Vaccines and Narcolepsy: What We Learned Since the H1N1 Vaccine
We first started to understand the connection between narcolepsy and our immune system after the 2009 H1N1 pandemic. Doctors saw a surge of new narcolepsy cases after people recovered from the H1N1 swine flu, and 1 of the H1N1 vaccines used in northern Europe increased the risk of developing narcolepsy.1
We now know that infections from viruses and bacteria can trigger narcolepsy in people with certain genetic markers. Plus, we learned that vaccines can also cause narcolepsy by triggering the same autoimmune reaction.1
No vaccines used in the United States have caused narcolepsy, and the benefits of vaccines almost always outweigh the risks. However, as we prepare for the COVID-19 vaccine, it is important to learn from past events and understand the risks.
What is the connection between narcolepsy, infections, and vaccines?

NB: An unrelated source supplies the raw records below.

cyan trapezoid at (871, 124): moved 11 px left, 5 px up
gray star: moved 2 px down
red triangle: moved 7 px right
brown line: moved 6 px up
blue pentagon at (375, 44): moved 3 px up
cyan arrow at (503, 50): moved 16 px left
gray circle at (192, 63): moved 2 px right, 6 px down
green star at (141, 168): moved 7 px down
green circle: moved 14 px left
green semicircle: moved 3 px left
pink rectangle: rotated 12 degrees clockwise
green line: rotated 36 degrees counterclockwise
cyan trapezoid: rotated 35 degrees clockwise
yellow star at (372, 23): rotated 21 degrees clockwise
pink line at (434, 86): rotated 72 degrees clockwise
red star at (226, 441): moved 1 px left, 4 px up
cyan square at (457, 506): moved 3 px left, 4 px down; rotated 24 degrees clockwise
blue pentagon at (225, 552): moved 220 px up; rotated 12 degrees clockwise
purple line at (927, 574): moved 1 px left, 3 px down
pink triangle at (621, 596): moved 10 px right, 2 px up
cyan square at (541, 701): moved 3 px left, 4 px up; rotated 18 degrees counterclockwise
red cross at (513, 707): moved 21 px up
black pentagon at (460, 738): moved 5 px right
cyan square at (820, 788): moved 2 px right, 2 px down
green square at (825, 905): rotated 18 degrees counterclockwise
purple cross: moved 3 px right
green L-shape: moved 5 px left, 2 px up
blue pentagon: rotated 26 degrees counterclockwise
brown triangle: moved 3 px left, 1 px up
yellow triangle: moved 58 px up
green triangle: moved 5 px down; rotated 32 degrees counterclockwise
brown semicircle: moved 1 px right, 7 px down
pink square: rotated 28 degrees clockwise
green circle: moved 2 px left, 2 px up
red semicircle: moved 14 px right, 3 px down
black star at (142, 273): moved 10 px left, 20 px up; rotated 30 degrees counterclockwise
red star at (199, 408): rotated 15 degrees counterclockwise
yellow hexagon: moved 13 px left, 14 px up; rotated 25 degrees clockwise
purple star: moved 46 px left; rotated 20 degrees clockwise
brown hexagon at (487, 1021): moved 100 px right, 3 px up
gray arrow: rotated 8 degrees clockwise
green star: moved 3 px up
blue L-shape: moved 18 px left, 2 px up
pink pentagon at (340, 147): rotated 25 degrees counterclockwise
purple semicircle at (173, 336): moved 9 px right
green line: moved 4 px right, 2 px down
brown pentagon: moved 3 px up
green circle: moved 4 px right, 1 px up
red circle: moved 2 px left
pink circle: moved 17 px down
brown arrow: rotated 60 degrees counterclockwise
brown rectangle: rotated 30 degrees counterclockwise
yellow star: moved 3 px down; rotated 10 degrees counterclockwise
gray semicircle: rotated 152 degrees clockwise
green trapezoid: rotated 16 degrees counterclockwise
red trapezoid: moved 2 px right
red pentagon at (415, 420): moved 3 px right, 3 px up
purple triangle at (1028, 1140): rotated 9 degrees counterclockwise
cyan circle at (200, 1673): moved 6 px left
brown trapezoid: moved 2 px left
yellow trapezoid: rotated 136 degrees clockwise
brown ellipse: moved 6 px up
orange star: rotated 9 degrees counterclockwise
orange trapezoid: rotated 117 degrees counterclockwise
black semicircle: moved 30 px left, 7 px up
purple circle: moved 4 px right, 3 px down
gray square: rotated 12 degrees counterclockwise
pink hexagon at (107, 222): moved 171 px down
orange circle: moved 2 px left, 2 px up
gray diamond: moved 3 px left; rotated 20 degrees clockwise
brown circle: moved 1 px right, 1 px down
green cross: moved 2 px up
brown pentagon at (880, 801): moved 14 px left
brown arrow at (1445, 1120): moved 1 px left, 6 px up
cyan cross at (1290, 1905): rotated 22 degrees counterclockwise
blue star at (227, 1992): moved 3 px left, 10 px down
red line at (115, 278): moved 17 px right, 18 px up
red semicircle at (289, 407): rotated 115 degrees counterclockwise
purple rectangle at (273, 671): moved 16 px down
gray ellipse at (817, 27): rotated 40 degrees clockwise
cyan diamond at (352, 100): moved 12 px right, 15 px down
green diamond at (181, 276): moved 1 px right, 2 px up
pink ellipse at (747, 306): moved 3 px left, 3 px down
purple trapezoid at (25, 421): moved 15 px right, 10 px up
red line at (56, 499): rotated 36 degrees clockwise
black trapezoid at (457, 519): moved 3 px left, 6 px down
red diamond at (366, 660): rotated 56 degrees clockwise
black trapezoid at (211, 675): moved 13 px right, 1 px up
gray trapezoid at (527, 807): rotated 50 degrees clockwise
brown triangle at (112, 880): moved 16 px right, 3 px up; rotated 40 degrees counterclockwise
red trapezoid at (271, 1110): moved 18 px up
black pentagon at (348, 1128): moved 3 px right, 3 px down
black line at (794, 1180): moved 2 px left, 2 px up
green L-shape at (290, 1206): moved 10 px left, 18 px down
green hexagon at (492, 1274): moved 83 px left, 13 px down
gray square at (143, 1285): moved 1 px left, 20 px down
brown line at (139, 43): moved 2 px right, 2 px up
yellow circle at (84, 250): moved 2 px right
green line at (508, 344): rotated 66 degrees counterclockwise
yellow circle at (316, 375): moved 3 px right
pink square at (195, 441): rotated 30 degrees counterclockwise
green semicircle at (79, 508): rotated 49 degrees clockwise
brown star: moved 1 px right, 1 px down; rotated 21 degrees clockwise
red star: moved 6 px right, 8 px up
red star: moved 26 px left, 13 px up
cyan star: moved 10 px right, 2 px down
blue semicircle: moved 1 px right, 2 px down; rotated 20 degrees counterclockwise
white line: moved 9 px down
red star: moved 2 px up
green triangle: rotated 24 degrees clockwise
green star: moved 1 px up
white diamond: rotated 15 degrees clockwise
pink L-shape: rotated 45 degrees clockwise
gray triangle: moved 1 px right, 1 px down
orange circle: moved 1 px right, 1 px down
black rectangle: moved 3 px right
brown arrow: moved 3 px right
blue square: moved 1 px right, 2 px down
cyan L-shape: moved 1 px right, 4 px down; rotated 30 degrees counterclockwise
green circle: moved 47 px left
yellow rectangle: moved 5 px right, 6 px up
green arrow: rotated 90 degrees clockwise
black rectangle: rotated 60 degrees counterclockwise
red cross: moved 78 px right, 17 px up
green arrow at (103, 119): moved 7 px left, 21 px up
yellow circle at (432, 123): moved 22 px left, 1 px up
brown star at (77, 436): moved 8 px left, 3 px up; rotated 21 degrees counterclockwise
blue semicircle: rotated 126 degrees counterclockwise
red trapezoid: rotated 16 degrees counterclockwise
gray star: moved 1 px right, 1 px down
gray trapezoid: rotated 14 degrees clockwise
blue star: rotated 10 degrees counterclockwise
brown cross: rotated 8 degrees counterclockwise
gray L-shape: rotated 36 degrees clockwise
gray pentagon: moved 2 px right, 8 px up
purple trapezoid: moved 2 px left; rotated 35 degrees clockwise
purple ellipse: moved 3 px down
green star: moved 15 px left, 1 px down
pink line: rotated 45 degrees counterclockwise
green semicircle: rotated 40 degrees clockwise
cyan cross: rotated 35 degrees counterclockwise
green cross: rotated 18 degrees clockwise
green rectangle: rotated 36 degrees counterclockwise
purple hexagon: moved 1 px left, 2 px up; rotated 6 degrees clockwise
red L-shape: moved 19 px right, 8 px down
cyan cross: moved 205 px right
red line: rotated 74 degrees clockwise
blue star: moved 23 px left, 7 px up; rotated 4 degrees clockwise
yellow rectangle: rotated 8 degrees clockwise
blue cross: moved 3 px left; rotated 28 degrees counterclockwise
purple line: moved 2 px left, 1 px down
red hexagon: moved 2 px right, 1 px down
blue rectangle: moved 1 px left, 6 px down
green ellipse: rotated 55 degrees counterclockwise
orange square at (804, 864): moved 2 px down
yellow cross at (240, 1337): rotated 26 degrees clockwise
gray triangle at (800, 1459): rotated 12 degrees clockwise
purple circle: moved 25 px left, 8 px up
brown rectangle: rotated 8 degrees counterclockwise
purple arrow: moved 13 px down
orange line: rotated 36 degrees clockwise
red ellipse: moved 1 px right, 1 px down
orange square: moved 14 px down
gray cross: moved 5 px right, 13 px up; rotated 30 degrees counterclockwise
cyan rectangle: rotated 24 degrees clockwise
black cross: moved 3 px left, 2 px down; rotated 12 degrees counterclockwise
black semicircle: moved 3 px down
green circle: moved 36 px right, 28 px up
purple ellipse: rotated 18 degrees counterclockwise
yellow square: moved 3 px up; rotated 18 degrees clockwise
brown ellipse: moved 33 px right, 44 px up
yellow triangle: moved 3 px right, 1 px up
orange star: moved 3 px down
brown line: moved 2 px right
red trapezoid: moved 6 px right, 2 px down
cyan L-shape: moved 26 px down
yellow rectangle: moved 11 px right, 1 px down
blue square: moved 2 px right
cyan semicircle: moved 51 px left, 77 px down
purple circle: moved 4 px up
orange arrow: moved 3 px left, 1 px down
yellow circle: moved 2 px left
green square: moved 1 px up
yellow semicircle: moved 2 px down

People with narcolepsy have a faulty barrier between sleep and wake. This leads to sudden attacks of sleep during the day and other symptoms. We now know that an autoimmune reaction can trigger narcolepsy. This happens when your immune system attacks your body instead of foreign invaders like viruses and bacteria.2,3
Most people with narcolepsy have a mutation in a gene called HLA-DQB1. This gene helps the immune system tell the difference between your own proteins and proteins made by foreign invaders. People who have a certain version of the HLA-DQB1 gene, called HLA-DQB1*0602, seem to be more likely to have narcolepsy.4,5
In the brains of people with narcolepsy, the immune system attacks cells that produce a hormone called hypocretin. Hypocretin regulates sleep and energy. Without enough hypocretin, it is difficult to stay awake.3,6
Proteins in certain viruses look similar to proteins on brain cells that produce hypocretin. When people with HLA-DQB1*0602 are exposed to these viruses, the immune system can accidentally attack these cells. Vaccines that contain pieces of these viruses can also trigger this reaction.4,6,7
Not all viruses and vaccines have proteins that cause this reaction. In fact, no vaccines regularly used in the United States cause narcolepsy.
What happened with the H1N1 vaccine?
The connection between narcolepsy and our immune system became clearer after the 2009 H1N1 influenza pandemic. China reported a surge of narcolepsy cases among children after the pandemic. Most of these cases occurred in people who did not receive an H1N1 vaccine, so narcolepsy seemed to be a side effect of H1N1.4,8-10
A rise in narcolepsy cases also occurred in people from countries that administered a certain H1N1 vaccine. This vaccine, called Pandemrix, was used mostly in northern Europe. It was never used in the United States.11-13
Pandemrix caused narcolepsy in about 1 out of every 16,000 children who were vaccinated. The rate varied a great deal by region. Countries with people who have a smaller genetic risk for narcolepsy – areas where many do not have the HLA DQB1*0602 gene mutation, for example – did not see a surge of narcolepsy cases from Pandemrix.6
We still do not know exactly why Pandemrix increased the risk of narcolepsy. Other similar vaccines did not increase narcolepsy risk in other countries. Experts think it could be linked to either the viral protein in Pandemrix, other components in the vaccine, or the timing of the vaccination program in northern Europe.4,5
Even still, the H1N1 vaccination saved many lives by preventing the spread of disease. Because H1N1 itself is a risk factor for narcolepsy, vaccination may have reduced the frequency of H1N1-induced narcolepsy in many areas of the world.10
Should I be worried about the COVID-19 vaccine?
Fears of a similar thing happening with COVID-19 vaccines have been raised, especially in northern Europe. There is specific concern because some COVID-19 vaccines are using the same “adjuvant” as Pandemrix. An adjuvant is a vaccine ingredient that helps strengthen the immune response. However, other vaccines that used the same adjuvant (the “AS03” adjuvant) did not increase narcolepsy risk.4,14,15
The most important takeaway from the H1N1 vaccine is that the side effects of the infection give us clues for the side effects of the vaccine. If we knew H1N1 could trigger narcolepsy, we could have screened for it as a side effect of vaccines. For COVID-19, we know what side effects to monitor when vaccines are introduced. One example of this is an autoimmune condition that looks like Kawasaki disease, which may be triggered in the same way as narcolepsy.4
Other lessons from the H1N1 vaccine include:4
- Conducting clinical trials in every age group
- Performing large studies after vaccines are introduced
- Planning who to vaccinate first and how fast to vaccinate a population
- Quickly providing treatments to people if side effects appear
Vaccines are one of the best and safest ways to prevent the spread of disease. Serious side effects are extremely rare. However, no vaccine is 100 percent effective and 100 percent safe. The benefits of vaccination usually far outweigh potential risks. When a contagious disease like COVID-19 can cause serious long-term complications, a vaccine is one of the best ways to keep you and your loved ones healthy.